G06T15/06 »  CPC main

3D [Three Dimensional] image rendering Ray-tracing

G06T5/20 »  CPC further

Image enhancement or restoration by the use of local operators

Description

INTRODUCTION

The present disclosure relates to methods for simulating images with aberrations based on ray tracing. This may be used for autonomous vehicles or other neural networks requiring synthetic images for training vision. Currently no technologies exist to help with simulating images on aberrations based on ray tracing.

SUMMARY

A method for simulating images with aberrations, or a non-transitory computer-readable storage medium on which are recorded instructions. The method includes ray tracing planes of objects to produce plane images, estimating point spread function from the ray tracing, and creating one or more perceived images. The method may include feeding the perceived images into a perception pipeline and generating synthetic imagery from the plane images and the perceived images.

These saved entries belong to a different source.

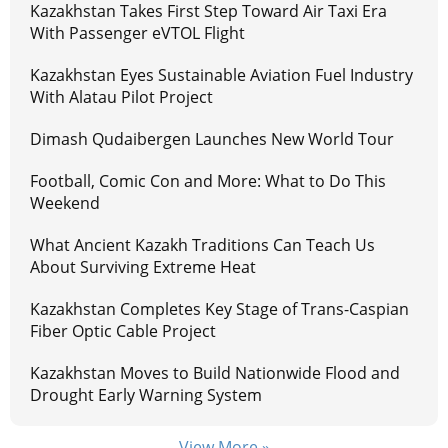
Kazakhstan Takes First Step Toward Air Taxi Era
With Passenger eVTOL Flight
Kazakhstan Eyes Sustainable Aviation Fuel Industry
With Alatau Pilot Project
Dimash Qudaibergen Launches New World Tour
Football, Comic Con and More: What to Do This
Weekend
What Ancient Kazakh Traditions Can Teach Us
About Surviving Extreme Heat
Kazakhstan Completes Key Stage of Trans-Caspian
Fiber Optic Cable Project
Kazakhstan Moves to Build Nationwide Flood and
Drought Early Warning System
View More »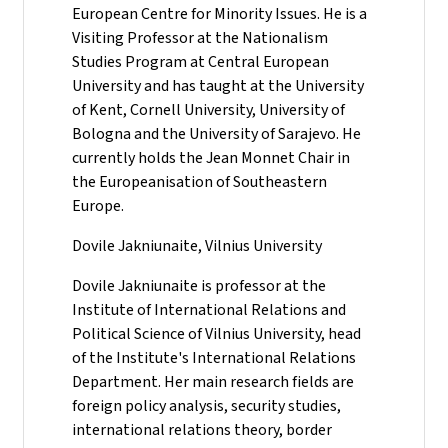
European Centre for Minority Issues. He is a
Visiting Professor at the Nationalism
Studies Program at Central European
University and has taught at the University
of Kent, Cornell University, University of
Bologna and the University of Sarajevo. He
currently holds the Jean Monnet Chair in
the Europeanisation of Southeastern
Europe.
Dovile Jakniunaite, Vilnius University
Dovile Jakniunaite is professor at the
Institute of International Relations and
Political Science of Vilnius University, head
of the Institute's International Relations
Department. Her main research fields are
foreign policy analysis, security studies,
international relations theory, border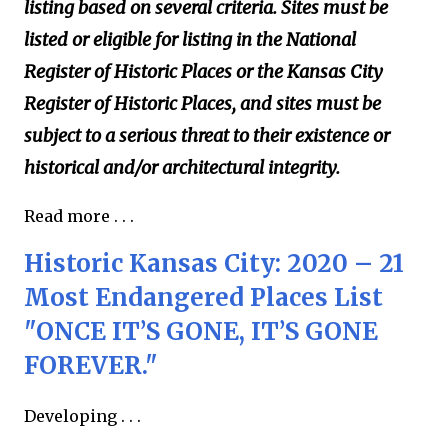
listing based on several criteria. Sites must be
listed or eligible for listing in the National
Register of Historic Places or the Kansas City
Register of Historic Places, and sites must be
subject to a serious threat to their existence or
historical and/or architectural integrity.
Read more . . .
Historic Kansas City: 2020 – 21
Most Endangered Places List
"ONCE IT’S GONE, IT’S GONE
FOREVER."
Developing . . .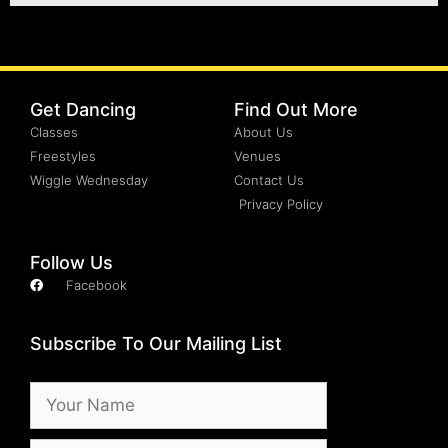
Get Dancing
Find Out More
Classes
About Us
Freestyles
Venues
Wiggle Wednesday
Contact Us
Privacy Policy
Follow Us
Facebook
Subscribe To Our Mailing List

The method may include implementing a blurring effect and implementing a noise tradeoff. The method may also include providing an actual imaging sensor of a vehicle, and the imaging sensor of the vehicle is located within a cabin of the vehicle. The method may further include incorporating optical effects into the generated synthetic imagery, test-drives may not be needed for data collection due to the generated synthetic imagery, and rendering one or more photo-realistic scenes on the generated synthetic imagery. The method may include feeding a ray-tracing simulator with one more synthetic impulse images or scenes.

The above features and advantages and other features and advantages of the present disclosure are readily apparent from the following detailed description of the best modes for carrying out the disclosure when taken in connection with the accompanying drawings.

BRIEF DESCRIPTION OF THE DRAWINGS

FIG. 1 is a schematic diagram of a connectivity system for simulating images with aberrations based on ray tracing.

FIG. 2 is a schematic flow chart diagram of a method, or methods, for simulating images with aberrations based on ray tracing.

DETAILED DESCRIPTION

Referring to the drawings, like reference numbers refer to similar components, wherever possible. FIG. 1 schematically illustrates a connectivity network or connectivity system 10. The connectivity system 10 includes numerous components, only some of which are listed, and/or shown, herein.

A remote or cellular communications system, or cellular network 12, which may be representative of many types of communications protocols, including, without limitation: cellular, satellite, Wi-Fi, Bluetooth, ultra-wideband (UWB) or other communications recognizable to those having ordinary skill in the art. UWB is a radio-based communication technology for short-range use and fast and stable transmission of data.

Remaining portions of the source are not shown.